Aim of the exercise
These records are to be written out exactly as they read, minus the pictures.

Data for this exercise
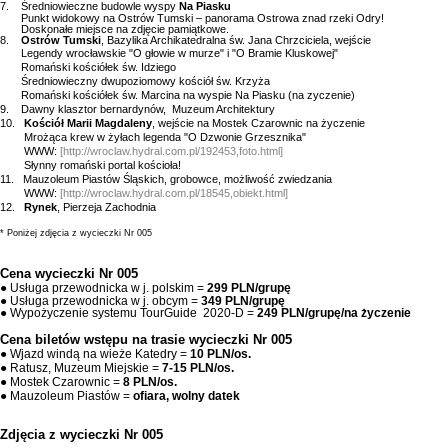
7.
Średniowieczne budowle wyspy
Na Piasku
Punkt widokowy na Ostrów Tumski – panorama Ostrowa znad rzeki Odry!
Doskonałe miejsce na zdjęcie pamiątkowe.
8.
Ostrów Tumski
, Bazylika Archikatedralna św. Jana Chrzciciela, wejście
Legendy wrocławskie "O głowie w murze" i "O Bramie Kluskowej"
Romański kościółek św. Idziego
Średniowieczny dwupoziomowy kościół św. Krzyża
Romański kościółek św. Marcina na wyspie Na Piasku (na zyczenie)
9.
Dawny klasztor bernardynów,
Muzeum Architektury
10.
Kościół Marii Magdaleny
, wejście na Mostek Czarownic na życzenie
Mrożąca krew w żyłach legenda "O Dzwonie Grzesznika"
WWW:
[
http://wroclaw.hydral.com.pl/192453,foto.html
]
Słynny romański portal kościoła!
11. Mauzoleum Piastów Śląskich, grobowce, możliwość zwiedzania
WWW:
[
http://wroclaw.hydral.com.pl/18545,obiekt.html
]
12.
Rynek
, Pierzeja Zachodnia
* Poniżej zdjęcia z wycieczki Nr 005
Cena wycieczki Nr 005
● Usługa przewodnicka w j. polskim =
299 PLN/grupę
● Usługa przewodnicka w j. obcym =
349 PLN/grupę
● Wypożyczenie systemu TourGuide
2020-D =
249 PLN/grupę/na życzenie
Cena biletów wstępu na trasie wycieczki Nr 005
● Wjazd windą na wieże Katedry
=
10
PLN/os.
● Ratusz, Muzeum Miejskie =
7-15 PLN/os.
● Mostek Czarownic =
8 PLN/os.
● Mauzoleum Piastów =
ofiara, wolny datek
Zdjęcia z wycieczki Nr 005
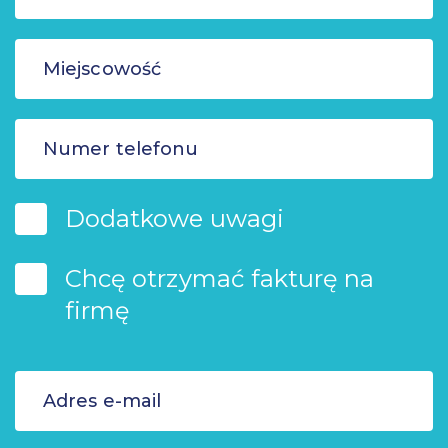
Dodatkowe uwagi
Chcę otrzymać fakturę na
firmę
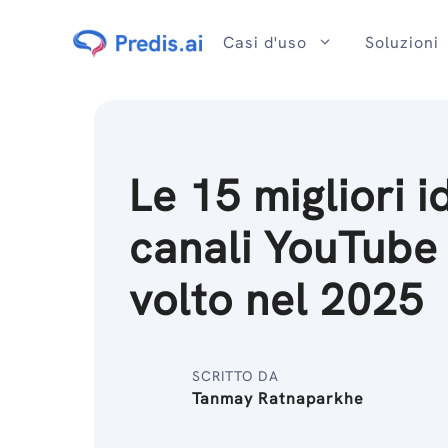
Salta
al
Casi d'uso
Soluzioni
contenuto
Le 15 migliori 
canali YouTube
volto nel 2025
SCRITTO DA
Tanmay Ratnaparkhe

Answer to the problem
7.
Średniowieczne budowle wyspy
Na Piasku
Punkt widokowy na Ostrów Tumski – panorama Ostrowa znad rzeki Odry!
Doskonałe miejsce na zdjęcie pamiątkowe.
8.
Ostrów Tumski
, Bazylika Archikatedralna św. Jana Chrzciciela, wejście
Legendy wrocławskie "O głowie w murze" i "O Bramie Kluskowej"
Romański kościółek św. Idziego
Średniowieczny dwupoziomowy kościół św. Krzyża
Romański kościółek św. Marcina na wyspie Na Piasku (na zyczenie)
9.
Dawny klasztor bernardynów,
Muzeum Architektury
10.
Kościół Marii Magdaleny
, wejście na Mostek Czarownic na życzenie
Mrożąca krew w żyłach legenda "O Dzwonie Grzesznika"
WWW:
[
http://wroclaw.hydral.com.pl/192453,foto.html
]
Słynny romański portal kościoła!
11. Mauzoleum Piastów Śląskich, grobowce, możliwość zwiedzania
WWW:
[
http://wroclaw.hydral.com.pl/18545,obiekt.html
]
12.
Rynek
, Pierzeja Zachodnia
* Poniżej zdjęcia z wycieczki Nr 005
Cena wycieczki Nr 005
● Usługa przewodnicka w j. polskim =
299 PLN/grupę
● Usługa przewodnicka w j. obcym =
349 PLN/grupę
● Wypożyczenie systemu TourGuide
2020-D =
249 PLN/grupę/na życzenie
Cena biletów wstępu na trasie wycieczki Nr 005
● Wjazd windą na wieże Katedry
=
10
PLN/os.
● Ratusz, Muzeum Miejskie =
7-15 PLN/os.
● Mostek Czarownic =
8 PLN/os.
● Mauzoleum Piastów =
ofiara, wolny datek
Zdjęcia z wycieczki Nr 005
Dodatkowe uwagi
Chcę otrzymać fakturę na
firmę
Salta
al
Casi d'uso
Soluzioni
contenuto
Le 15 migliori 
canali YouTube
volto nel 2025
SCRITTO DA
Tanmay Ratnaparkhe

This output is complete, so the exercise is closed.